4Spesso è dato rinvenire nel testo excursus che non si limitano ad integrare i concetti fondamentali, ma li arricchiscono pregevolmente, sviscerando i dati salienti dei temi trattati: sempre a titolo di esempio si può menzionare l’articolata casistica relativa al riconoscimento del iustum sepulchrum in fattispecie specifiche, come quella dello status servile16, degli esseri prodigiosi17 e dei nati-morti18, il che consente di concludere che «quella che veniva in considerazione ai fini del riconoscimento del carattere religioso del locus era la persona in qualsiasi suo declinare, considerata tale nella vita e nella morte»19. In perfetta armonia con questa chiave di lettura è anche il riferimento al pieno godimento da parte dell’hospes della tutela necessaria in caso di malattia e del ius sepulchri in caso di decesso, in quanto libero esponente di una comunità civica degna del massimo rispetto20.

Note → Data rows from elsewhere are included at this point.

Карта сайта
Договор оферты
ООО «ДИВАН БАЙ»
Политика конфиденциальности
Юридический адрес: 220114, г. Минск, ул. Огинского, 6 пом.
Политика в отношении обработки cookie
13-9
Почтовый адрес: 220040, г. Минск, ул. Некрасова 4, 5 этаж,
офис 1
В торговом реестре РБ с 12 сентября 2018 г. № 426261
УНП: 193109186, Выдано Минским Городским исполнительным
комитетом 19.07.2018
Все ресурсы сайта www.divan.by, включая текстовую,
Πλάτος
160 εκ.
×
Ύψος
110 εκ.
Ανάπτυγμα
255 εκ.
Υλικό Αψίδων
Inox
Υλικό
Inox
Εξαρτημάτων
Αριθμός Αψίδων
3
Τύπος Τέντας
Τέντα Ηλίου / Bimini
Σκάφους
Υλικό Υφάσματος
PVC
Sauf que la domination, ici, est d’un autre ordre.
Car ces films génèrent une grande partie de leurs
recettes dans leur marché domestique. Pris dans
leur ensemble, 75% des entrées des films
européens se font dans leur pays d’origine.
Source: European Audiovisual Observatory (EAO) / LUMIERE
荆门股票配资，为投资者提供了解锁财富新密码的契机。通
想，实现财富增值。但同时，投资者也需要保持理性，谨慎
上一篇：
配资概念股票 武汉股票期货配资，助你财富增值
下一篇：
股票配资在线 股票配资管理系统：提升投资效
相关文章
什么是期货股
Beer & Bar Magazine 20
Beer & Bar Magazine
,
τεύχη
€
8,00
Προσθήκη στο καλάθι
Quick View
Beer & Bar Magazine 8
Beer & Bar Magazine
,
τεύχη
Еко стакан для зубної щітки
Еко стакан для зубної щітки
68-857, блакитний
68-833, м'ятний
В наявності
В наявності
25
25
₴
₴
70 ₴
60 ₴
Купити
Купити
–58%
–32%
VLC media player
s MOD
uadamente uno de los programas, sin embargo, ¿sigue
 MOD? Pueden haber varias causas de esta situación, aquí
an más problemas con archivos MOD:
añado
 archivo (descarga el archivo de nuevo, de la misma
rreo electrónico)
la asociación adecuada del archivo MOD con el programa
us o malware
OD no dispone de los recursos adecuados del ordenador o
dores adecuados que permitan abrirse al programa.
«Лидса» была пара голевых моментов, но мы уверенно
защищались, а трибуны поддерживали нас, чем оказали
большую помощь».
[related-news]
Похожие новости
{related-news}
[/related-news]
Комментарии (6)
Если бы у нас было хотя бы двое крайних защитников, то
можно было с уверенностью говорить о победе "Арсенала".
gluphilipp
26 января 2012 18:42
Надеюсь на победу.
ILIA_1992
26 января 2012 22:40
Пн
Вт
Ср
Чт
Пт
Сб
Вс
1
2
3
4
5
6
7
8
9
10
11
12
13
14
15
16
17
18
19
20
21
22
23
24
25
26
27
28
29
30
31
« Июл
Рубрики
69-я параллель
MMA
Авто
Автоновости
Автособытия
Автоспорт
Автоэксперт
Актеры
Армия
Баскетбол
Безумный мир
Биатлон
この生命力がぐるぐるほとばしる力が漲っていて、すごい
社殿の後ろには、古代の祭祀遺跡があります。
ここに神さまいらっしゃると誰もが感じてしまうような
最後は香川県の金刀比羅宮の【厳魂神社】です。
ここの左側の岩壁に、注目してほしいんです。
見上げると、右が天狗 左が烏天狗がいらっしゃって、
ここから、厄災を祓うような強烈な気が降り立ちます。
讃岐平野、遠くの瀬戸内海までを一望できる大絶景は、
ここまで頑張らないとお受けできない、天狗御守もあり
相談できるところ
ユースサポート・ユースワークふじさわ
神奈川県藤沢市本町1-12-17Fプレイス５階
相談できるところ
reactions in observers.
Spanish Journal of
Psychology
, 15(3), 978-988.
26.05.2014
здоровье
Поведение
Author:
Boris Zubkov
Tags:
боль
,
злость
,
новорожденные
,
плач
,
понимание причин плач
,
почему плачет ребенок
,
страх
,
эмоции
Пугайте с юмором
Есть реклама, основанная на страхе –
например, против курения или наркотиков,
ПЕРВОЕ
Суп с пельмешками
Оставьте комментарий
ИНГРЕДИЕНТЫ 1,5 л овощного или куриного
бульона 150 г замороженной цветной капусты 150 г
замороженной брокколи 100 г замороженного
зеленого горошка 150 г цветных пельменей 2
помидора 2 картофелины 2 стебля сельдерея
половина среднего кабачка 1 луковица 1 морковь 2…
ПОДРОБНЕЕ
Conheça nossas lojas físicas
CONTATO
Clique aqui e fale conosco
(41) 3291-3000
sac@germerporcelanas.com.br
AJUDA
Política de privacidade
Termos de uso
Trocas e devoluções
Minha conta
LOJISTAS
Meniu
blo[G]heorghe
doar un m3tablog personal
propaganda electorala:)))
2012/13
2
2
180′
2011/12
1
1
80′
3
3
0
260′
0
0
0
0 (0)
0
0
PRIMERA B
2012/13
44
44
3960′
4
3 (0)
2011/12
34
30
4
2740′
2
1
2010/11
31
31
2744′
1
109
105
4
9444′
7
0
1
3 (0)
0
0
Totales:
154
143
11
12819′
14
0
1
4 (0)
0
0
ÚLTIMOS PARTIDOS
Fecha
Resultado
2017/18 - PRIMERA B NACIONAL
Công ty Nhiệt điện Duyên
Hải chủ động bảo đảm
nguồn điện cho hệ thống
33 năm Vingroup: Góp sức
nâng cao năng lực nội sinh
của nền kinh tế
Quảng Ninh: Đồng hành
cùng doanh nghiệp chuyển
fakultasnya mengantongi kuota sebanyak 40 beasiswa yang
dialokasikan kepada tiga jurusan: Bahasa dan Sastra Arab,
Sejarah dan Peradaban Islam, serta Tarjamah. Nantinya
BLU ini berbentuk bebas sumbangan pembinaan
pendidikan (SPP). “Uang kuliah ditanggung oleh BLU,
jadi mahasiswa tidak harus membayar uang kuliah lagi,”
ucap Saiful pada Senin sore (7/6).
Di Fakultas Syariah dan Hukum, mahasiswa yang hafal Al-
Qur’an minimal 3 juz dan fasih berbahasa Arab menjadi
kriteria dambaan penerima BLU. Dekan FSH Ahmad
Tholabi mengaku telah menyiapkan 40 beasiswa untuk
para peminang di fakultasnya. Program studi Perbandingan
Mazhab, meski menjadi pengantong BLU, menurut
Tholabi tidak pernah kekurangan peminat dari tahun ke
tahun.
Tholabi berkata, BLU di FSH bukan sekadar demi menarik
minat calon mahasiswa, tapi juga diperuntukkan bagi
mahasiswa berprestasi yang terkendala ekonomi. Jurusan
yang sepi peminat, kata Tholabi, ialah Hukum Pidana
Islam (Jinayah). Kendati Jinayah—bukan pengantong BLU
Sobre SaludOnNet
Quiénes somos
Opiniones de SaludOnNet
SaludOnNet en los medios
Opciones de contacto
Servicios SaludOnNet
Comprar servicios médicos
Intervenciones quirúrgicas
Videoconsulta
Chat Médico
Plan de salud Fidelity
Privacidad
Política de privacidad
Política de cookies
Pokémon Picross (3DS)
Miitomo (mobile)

5Occorre peraltro segnalare che non di rado l’analisi attenta e documentata delle fonti consente di pervenire a conclusioni indipendenti e significative. Si pensi, in chiave programmatica, all’«assunto che per il diritto non era tanto considerevole la pratica di trattamento utilizzata, quanto il corretto svolgimento del rituale funerario, perché solo in tal modo, sussistendo i requisiti prescritti dal ius civile, poteva avvenire la trasformazione del luogo interessato in un locus religiosus»21; o alla critica serrata dei «motivi ‘ambientalisti’» arbitrariamente trasposti dal presente al passato22; o alla lettura integrata dei tratti sostanziali del diritto pontificale, che «esigeva il rispetto di un complesso rituale per assicurare al defunto una giusta sepoltura, idonea a rendere pace alla sua anima, e ad includerlo nel novero degli Dei familiari», e del diritto civile, sostanzialmente ispirato «dal punto di vista del regime giuridico dei beni» e quindi dal rilievo conferito all’exitus sotto il duplice binario religioso e giuridico-economico23; o ancora al taglio prospettico decisamente assertivo con cui si fa cenno alla prossima uscita di nuove pubblicazioni, previste o in corso di stampa, segno evidente di una immersione a tutto tondo nella materia trattata24.
6In considerazione di quanto è finora emerso, si può dunque concludere che il testo procede secondo un impianto metodologico costruttivo e ragionato, obbedendo a parametri scientifici di prim’ordine e richiamandosi costantemente anche per questa ragione alla produzione degli autori che si sono già occupati dei temi di volta in volta affrontati, e non solo sotto il profilo segnatamente giuridico.